In the last couple of years it has been difficult not to notice a rise in interest surrounding handmade items. Even those who least care about ongoing trends have surely noticed that such items are, for lack of a better choice of words, simply in.
From handmade jewellery, to altered clothes and hand printing, the influence is vast and ranges in every sector imaginable. Even locally in Malta, where everything is somehow milder and belated, the effect is felt to such an extent, that we have specialised artisan markets, such as Patches.
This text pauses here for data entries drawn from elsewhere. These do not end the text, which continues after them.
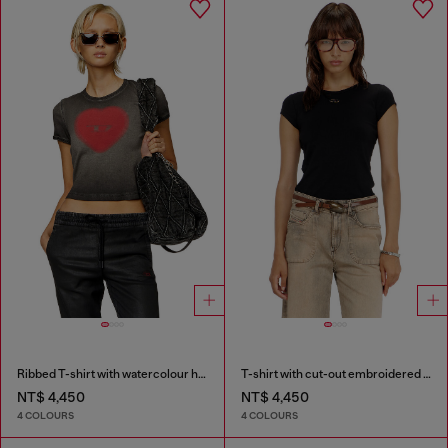
Ribbed T-shirt with watercolour heart D
T-shirt with cut-out embroidered logo
NT$ 4,450
NT$ 4,450
4 COLOURS
4 COLOURS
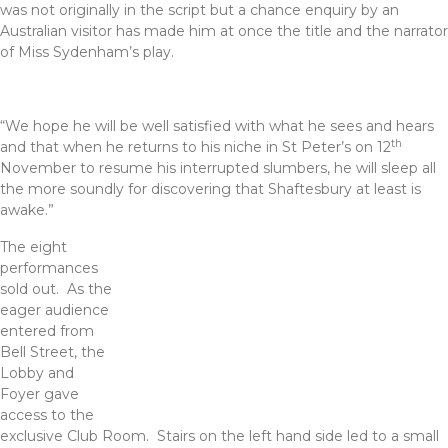
was not originally in the script but a chance enquiry by an
Australian visitor has made him at once the title and the narrator
of Miss Sydenham’s play.
“We hope he will be well satisfied with what he sees and hears
th
and that when he returns to his niche in St Peter’s on 12
November to resume his interrupted slumbers, he will sleep all
the more soundly for discovering that Shaftesbury at least is
awake.”
The eigh
t
performances
sold out. As the
eager audience
entered from
Bell Street, the
Lobby and
Foyer gave
access to the
exclusive Club Room. Stairs on the left hand side led to a small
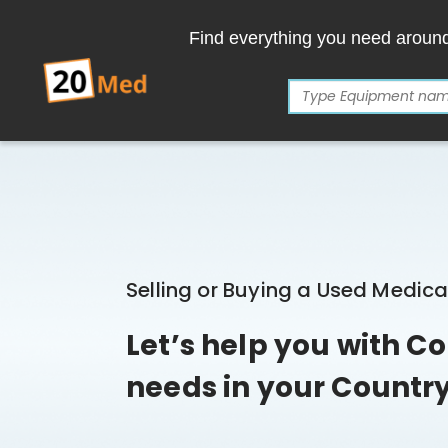
Find everything you need aroun
Selling or Buying a Used Medic
Let’s help you with 
needs in your Countr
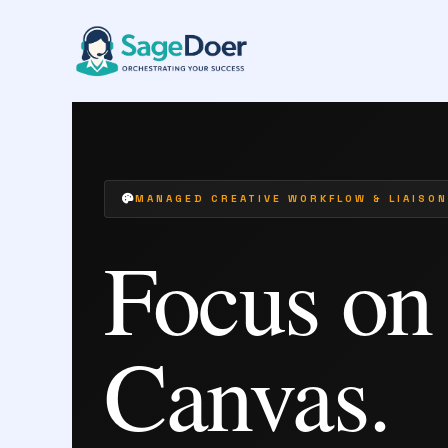
Art Commission Managing Virtual Assista
Skip
to
content
MANAGED CREATIVE WORKFLOW & LIAISON
Focus on
Canvas.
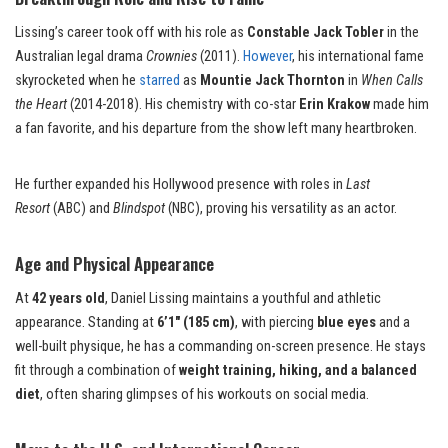
Lissing’s career took off with his role as
Constable Jack Tobler
in the
Australian legal drama
Crownies
(2011).
However
, his international fame
skyrocketed when he
starred
as
Mountie Jack Thornton
in
When Calls
the Heart
(2014-2018). His chemistry with co-star
Erin Krakow
made him
a fan favorite, and his departure from the show left many heartbroken.
He further expanded his Hollywood presence with roles in
Last
Resort
(ABC) and
Blindspot
(NBC), proving his versatility as an actor.
Age and Physical Appearance
At
42 years old
, Daniel Lissing maintains a youthful and athletic
appearance. Standing at
6’1″ (185 cm)
, with piercing
blue eyes
and a
well-built physique, he has a commanding on-screen presence. He stays
fit through a combination of
weight training, hiking, and a balanced
diet
, often sharing glimpses of his workouts on social media.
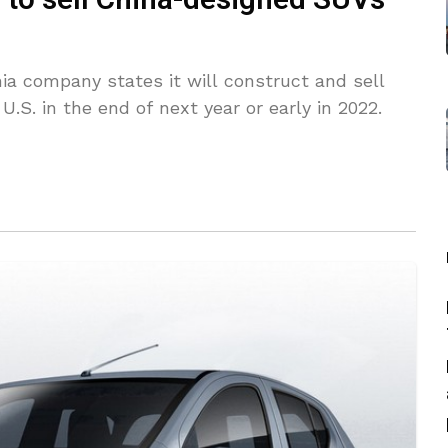
to sell China-designed SUVs
ia company states it will construct and sell
.S. in the end of next year or early in 2022.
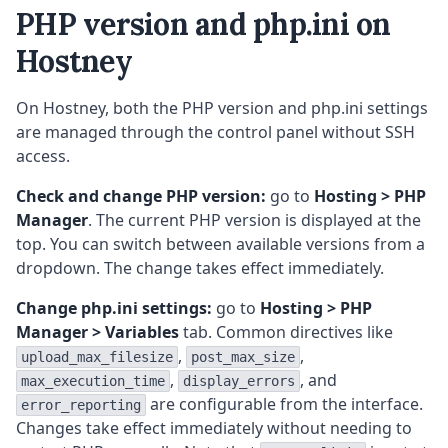
PHP version and php.ini on
Hostney
On Hostney, both the PHP version and php.ini settings
are managed through the control panel without SSH
access.
Check and change PHP version:
go to
Hosting > PHP
Manager
. The current PHP version is displayed at the
top. You can switch between available versions from a
dropdown. The change takes effect immediately.
Change php.ini settings:
go to
Hosting > PHP
Manager > Variables
tab. Common directives like
,
,
upload_max_filesize
post_max_size
,
, and
max_execution_time
display_errors
are configurable from the interface.
error_reporting
Changes take effect immediately without needing to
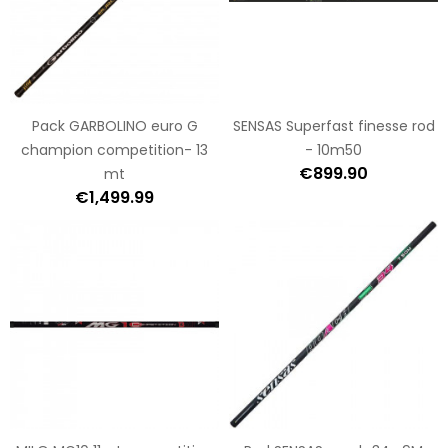
Pack GARBOLINO euro G
SENSAS Superfast finesse rod
champion competition- 13
- 10m50
€899.90
mt
€1,499.99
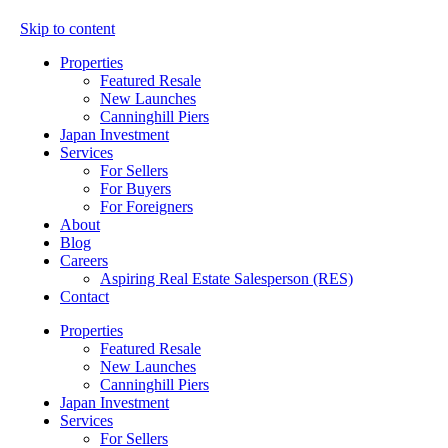
Skip to content
Properties
Featured Resale
New Launches
Canninghill Piers
Japan Investment
Services
For Sellers
For Buyers
For Foreigners
About
Blog
Careers
Aspiring Real Estate Salesperson (RES)
Contact
Properties
Featured Resale
New Launches
Canninghill Piers
Japan Investment
Services
For Sellers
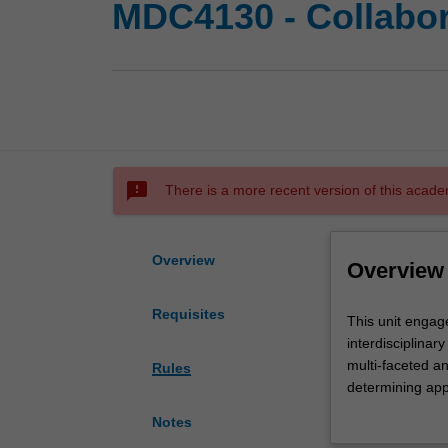
MDC4130 - Collabor
sms_failed
There is a more recent version of this acade
Overview
Overview
Requisites
This
This unit engag
unit
interdisciplinar
engages
multi-faceted a
Rules
you
determining app
in
core principles 
Notes
sophisticated
collaborate on p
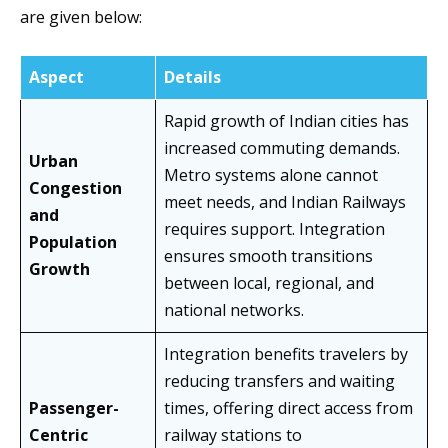
are given below:
Aspect
Details
Rapid growth of Indian cities has
increased commuting demands.
Urban
Metro systems alone cannot
Congestion
meet needs, and Indian Railways
and
requires support. Integration
Population
ensures smooth transitions
Growth
between local, regional, and
national networks.
Integration benefits travelers by
reducing transfers and waiting
Passenger-
times, offering direct access from
Centric
railway stations to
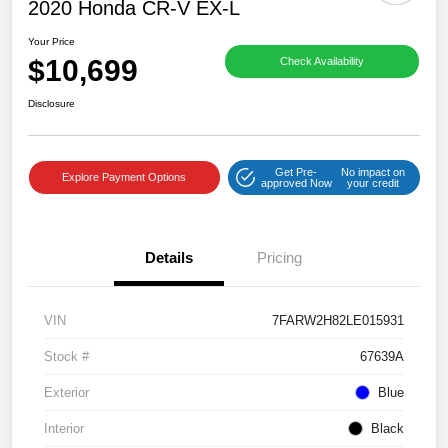
2020 Honda CR-V EX-L
Your Price
$10,699
Check Availability
Disclosure
Get Pre-
No impact on
Explore Payment Options
approved Now
your credit
Details
Pricing
VIN
7FARW2H82LE015931
Stock #
67639A
Exterior
Blue
Interior
Black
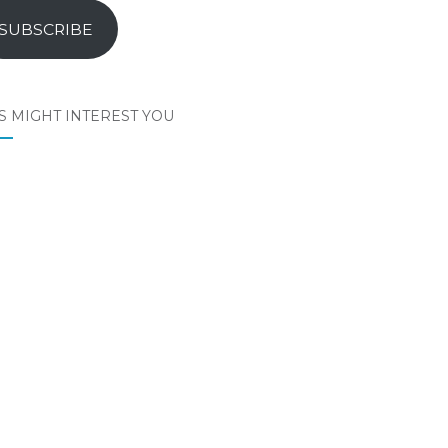
SUBSCRIBE
S MIGHT INTEREST YOU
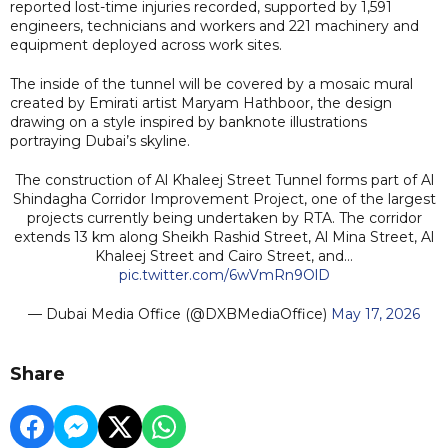
reported lost-time injuries recorded, supported by 1,591
engineers, technicians and workers and 221 machinery and
equipment deployed across work sites.
The inside of the tunnel will be covered by a mosaic mural
created by Emirati artist Maryam Hathboor, the design
drawing on a style inspired by banknote illustrations
portraying Dubai’s skyline.
The construction of Al Khaleej Street Tunnel forms part of Al
Shindagha Corridor Improvement Project, one of the largest
projects currently being undertaken by RTA. The corridor
extends 13 km along Sheikh Rashid Street, Al Mina Street, Al
Khaleej Street and Cairo Street, and…
pic.twitter.com/6wVmRn9OlD
— Dubai Media Office (@DXBMediaOffice)
May 17, 2026
Share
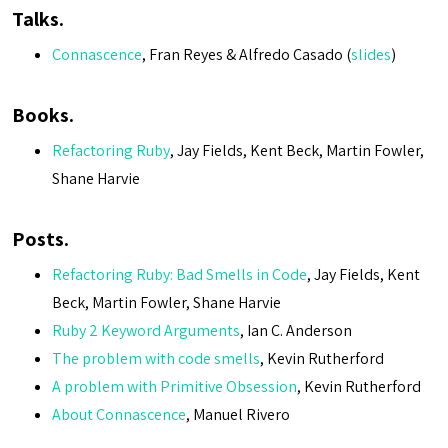
Talks.
Connascence
, Fran Reyes & Alfredo Casado (
slides
)
Books.
Refactoring Ruby
, Jay Fields, Kent Beck, Martin Fowler,
Shane Harvie
Posts.
Refactoring Ruby: Bad Smells in Code
, Jay Fields, Kent
Beck, Martin Fowler, Shane Harvie
Ruby 2 Keyword Arguments
, Ian C. Anderson
The problem with code smells
, Kevin Rutherford
A problem with Primitive Obsession
, Kevin Rutherford
About Connascence
, Manuel Rivero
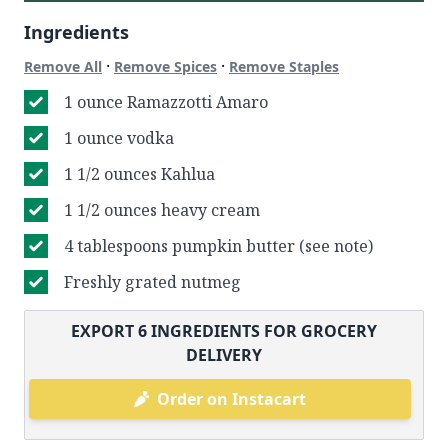
Ingredients
·
·
Remove All
Remove Spices
Remove Staples
1 ounce Ramazzotti Amaro
1 ounce vodka
1 1/2 ounces Kahlua
1 1/2 ounces heavy cream
4 tablespoons pumpkin butter (see note)
Freshly grated nutmeg
EXPORT
6
INGREDIENTS FOR GROCERY
DELIVERY
Order on Instacart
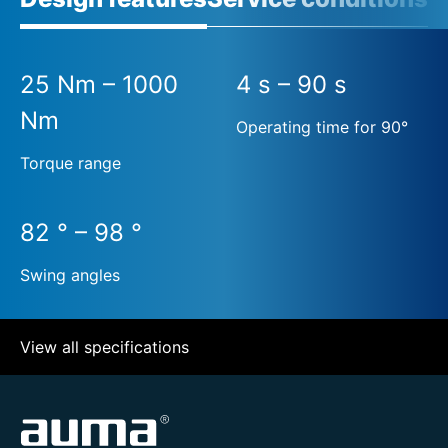
25 Nm – 1000
4 s – 90 s
Nm
Operating time for 90°
Torque range
82 ° – 98 °
Swing angles
View all specifications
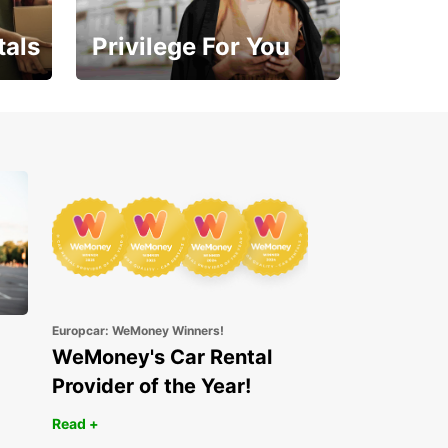
tals
Privilege For You
Enjoy exclusive benefits
from day one
Europcar: WeMoney Winners!
WeMoney's Car Rental
Provider of the Year!
Read +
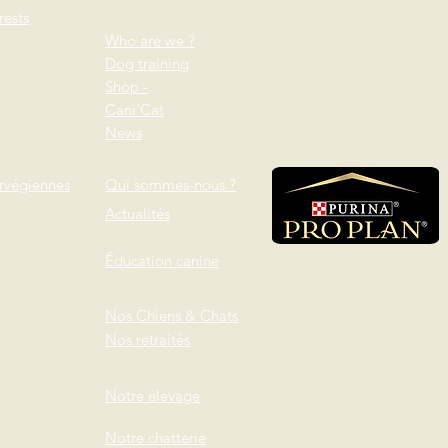
ests
Who are we ?
Dog training
Shop -
Cani'Cat
News
rvégiennes
Qui sommes-nous ?
Actualités
Éducation canine
Nos Chiens & Chats
Nos retraités
Notre élevage
Notre chatterie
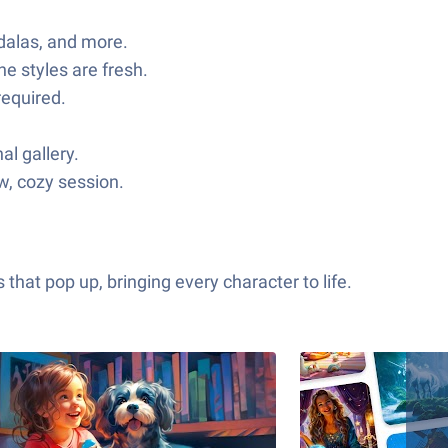
ndalas, and more.
he styles are fresh.
required.
al gallery.
ow, cozy session.
hat pop up, bringing every character to life.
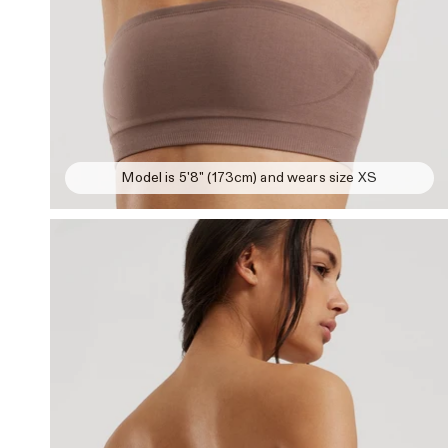
Model is 5'8" (173cm) and wears size XS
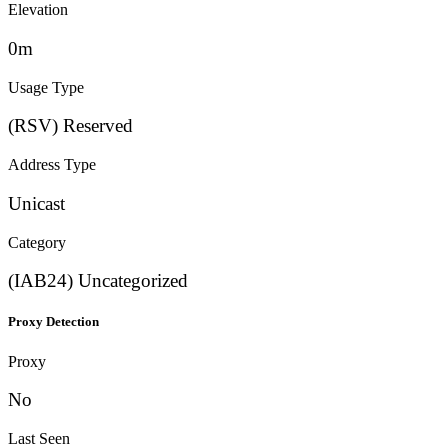
Elevation
0m
Usage Type
(RSV) Reserved
Address Type
Unicast
Category
(IAB24) Uncategorized
Proxy Detection
Proxy
No
Last Seen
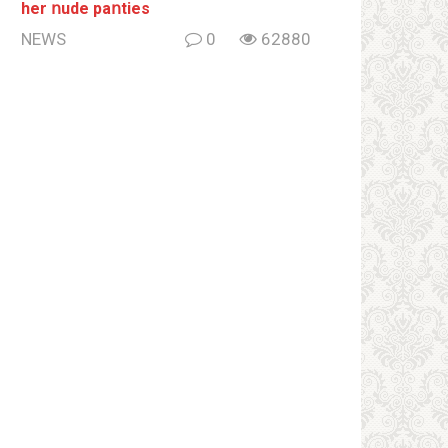
her ոude paոties
NEWS
0
62880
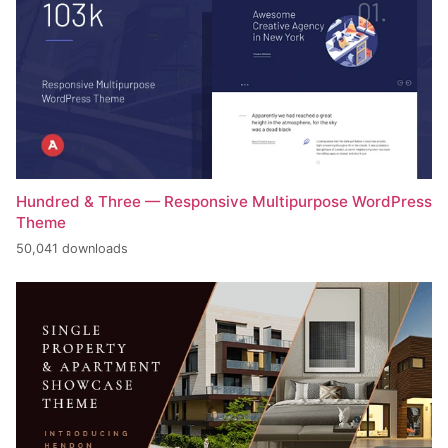
Hundred & Three — Responsive Multipurpose WordPress
Theme
50,041 downloads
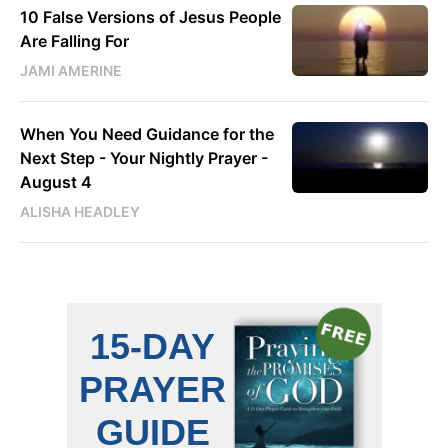
10 False Versions of Jesus People
Are Falling For
JAMI AMERINE
When You Need Guidance for the
Next Step - Your Nightly Prayer -
August 4
ALISHA HEADLEY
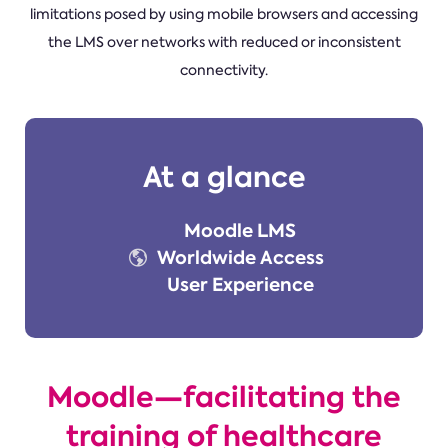
limitations posed by using mobile browsers and accessing
the LMS over networks with reduced or inconsistent
connectivity.
At a glance
Moodle LMS
Worldwide Access
User Experience
Moodle—facilitating the
training of healthcare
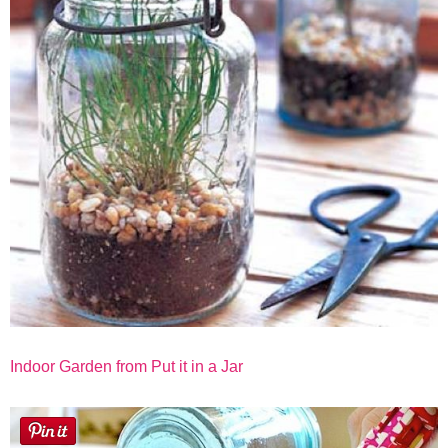
Indoor Garden from Put it in a Jar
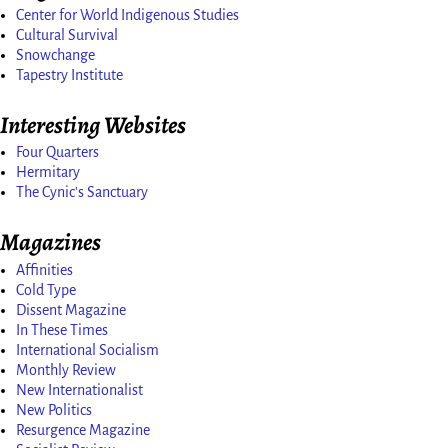
Center for World Indigenous Studies
Cultural Survival
Snowchange
Tapestry Institute
Interesting Websites
Four Quarters
Hermitary
The Cynic's Sanctuary
Magazines
Affinities
Cold Type
Dissent Magazine
In These Times
International Socialism
Monthly Review
New Internationalist
New Politics
Resurgence Magazine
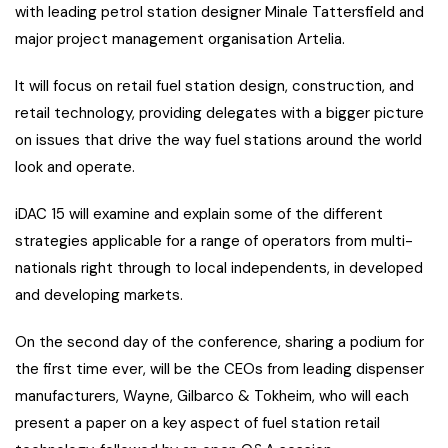
with leading petrol station designer Minale Tattersfield and
major project management organisation Artelia.
It will focus on retail fuel station design, construction, and
retail technology, providing delegates with a bigger picture
on issues that drive the way fuel stations around the world
look and operate.
iDAC 15 will examine and explain some of the different
strategies applicable for a range of operators from multi-
nationals right through to local independents, in developed
and developing markets.
On the second day of the conference, sharing a podium for
the first time ever, will be the CEOs from leading dispenser
manufacturers, Wayne, Gilbarco & Tokheim, who will each
present a paper on a key aspect of fuel station retail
It is a sort of a new revival of the Arts and Crafts movement, somewhat similar to that of William Morris in 1860s. I believe that just like the reaction against the new industrial world at the time, this is a reaction against a society which relies heavily on mass production. In a world where everything is essentially created by programmed machines, there is no place left for man to be the creator. The satisfaction of creation is lost. Man sought perfection which was only obtainable through machines, and in an attempt to make the world a better place, man metaphorically exiled himself from the productive world.
I believe that eventually this left a collective feeling of detachment. One cannot feel connected to the perfectly made things that are mechanically produced. Man-made has obtained a completely different meaning.
Part of the unique charms of handmade items are their slight imperfections, and this is what ultimately ties the creator to the objects. It is a small reminder that these were created by humans, and not machines. While living in a world surrounded by machines, such handmade objects are becoming increasingly easier for people to connect with and thus are just as easily appreciated. One feels that such objects were created for specifically for them, rather than just to feed the industrial market. It is a form of nostalgia for a world that was centered more around the product and its user, rather than production, distribution and profits.
Handmade objects tend to provide one with a sense of individualism, rather than being just another product. They make one feel special and important, which is the effect of limited edition items, something completely opposite to the idea of mass production. In the end, this new found appreciation for handmade is just an attempt to once again become part of the creation of the objects we use everyday.